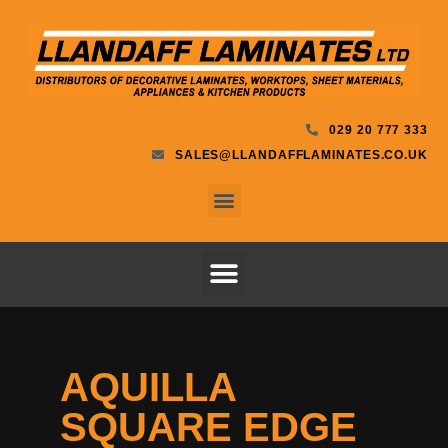
029 20 777 333
SALES@LLANDAFFLAMINATES.CO.UK
AQUILLA
SQUARE EDGE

## Assigned task
Write out the whole listing exactly, and drop the pictures.

## Solved problem
029 20 777 333
SALES@LLANDAFFLAMINATES.CO.UK
AQUILLA
SQUARE EDGE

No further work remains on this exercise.